Le Promeneur du Champ-de-Mars

Film français de Robert Guédiguian

Avec Michel Bouquet, Jalil Lespert...


Sélection officielle du Festival de Berlin 2005 – en compétition


Par Raphaël Lefèvre
 
Sortie le 16-02-2005

Durée: 1 h 57

 

Dans la peau de François Mitterrand

La réussite du Promeneur du Champ-de-Mars est d'éviter le biopic traditionnel, avec profusion de détails et défilé people (ne vous demandez pas qui on a trouvé pour interpréter Danièle ou si Chirac est ressemblant, vous ne les verrez pas ; ne cherchez pas non plus le scandale des écoutes ou la vente d’armes au Rwanda, là n’est pas le propos), pour se concentrer sur une figure (chercher à questionner ses parts de mythe et d’humanité plutôt que de chercher la parfaite ressemblance et la vérité des faits) et développer une méditation sur la vieillesse, la fin du pouvoir, la mort.

Se concentrer sur une figure, donc. Une figure : ce qu’elle recèle – l’homme, avec ses contradictions, son goût du pouvoir contaminant jusqu'à ses rapports intimes, des rapports de séduction glaciale ; ce qu’elle représente – l’espoir de la gauche au pouvoir dans un monde où s’effrite l'idéal socialiste ; les zones de confusion entre ces deux facettes – tout ce qui constitue la fascinante (et dangereuse) aura du personnage. Une figure aussi au sens propre, c’est-à-dire un visage, incarné ici par celui, marmoréen et croulant, fatigué mais digne, solennel et malicieux de Michel Bouquet, absolument prodigieux car proposant un Mitterrand « à sa façon » (plus espiègle, notamment, que l’original), ne cherchant pas à tout prix le mimétisme.

Cette enquête est racontée à travers les yeux d’Antoine (Jalil Lespert), un jeune journaliste passionné, idéaliste, qui cherche à acquérir des certitudes, à blanchir cet individu complexe et ambigu (Vichy, bien sûr, sujet qu’il ne cesse d’esquiver, irrité), à statufier celui qui représente la gauche de gouvernement.

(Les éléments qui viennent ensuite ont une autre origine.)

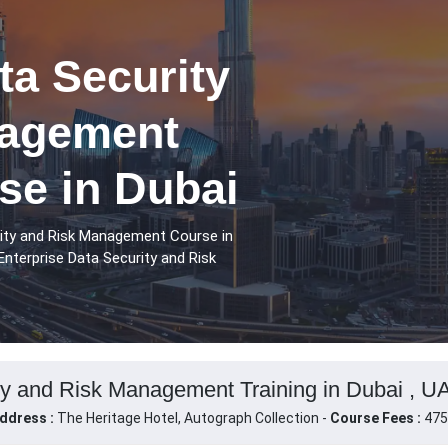
ta Security
nagement
se in Dubai
rity and Risk Management Course in
Enterprise Data Security and Risk
ty and Risk Management Training in Dubai , U
ddress :
The Heritage Hotel, Autograph Collection -
Course Fees :
475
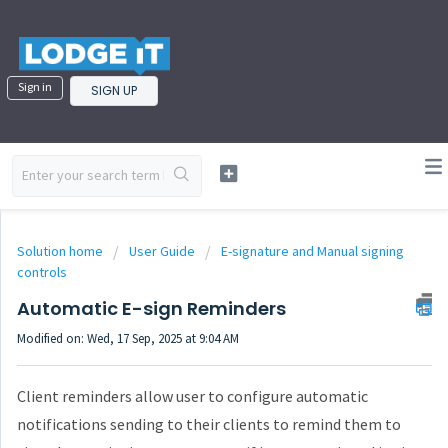
Sign in
SIGN UP
Solution home
User Guide
E-signature and Manual signing
controls
Automatic E-sign Reminders
Modified on: Wed, 17 Sep, 2025 at 9:04 AM
Client reminders allow user to configure automatic
notifications sending to their clients to remind them to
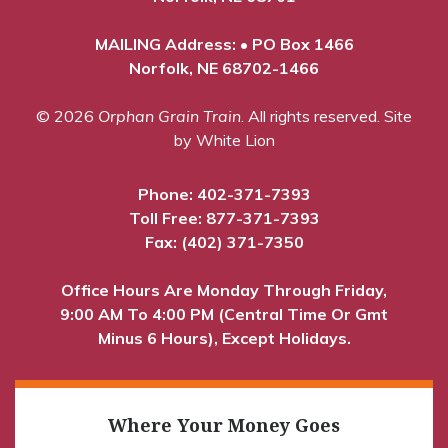
MAILING Address: • PO Box 1466
Norfolk, NE 68702-1466
© 2026
Orphan Grain Train
. All rights reserved.
Site
by White Lion
Phone:
402-371-7393
Toll Free:
877-371-7393
Fax: (402) 371-7350
Office Hours Are Monday Through Friday,
9:00 AM To 4:00 PM (Central Time Or Gmt
Minus 6 Hours), Except Holidays.
Where Your Money Goes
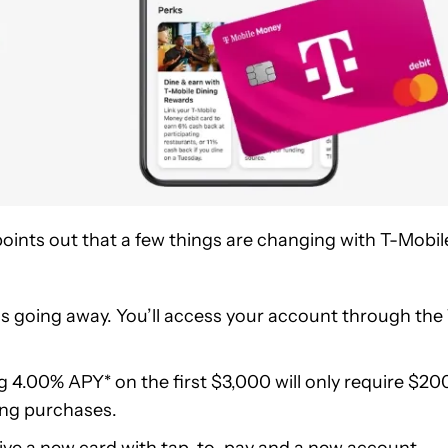
oints out that a few things are changing with T-Mobil
 going away. You’ll access your account through the 
 4.00% APY* on the first $3,000 will only require $20
ing purchases.
eive a new card with tap-to-pay and a new account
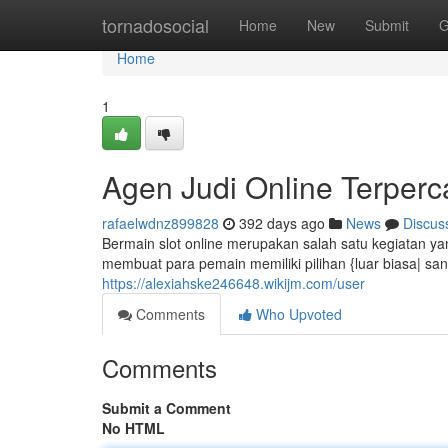
Home
tornadosocial
Home
New
Submit
G
Home
1
Agen Judi Online Terperc
rafaelwdnz899828
392 days ago
News
Discus
Bermain slot online merupakan salah satu kegiatan yan
membuat para pemain memiliki pilihan {luar biasa| s
https://alexiahske246648.wikijm.com/user
Comments
Who Upvoted
Comments
Submit a Comment
No HTML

C’est l’autre excellente idée du film : introduire le personnage au public en le faisant s'identifier à ce regard certes partisan mais aussi neuf, frais, voire naïf (la fadeur qu’on a reproché à Jalil Lespert n’est en ce sens pas si éloignée que ça de celle du personnage) bien que non dénué d'ambiguïté. Certaines scènes du film ne sont pas complètement réussies (comme par hasard, la plupart de celles où n’apparaît pas le président), et un sentiment d’incomplétude subsiste au sortir de ce film très sobre, mais cela ne saurait balayer l’intelligence et la cohérence de l'approche du personnage, dans toute sa complexité.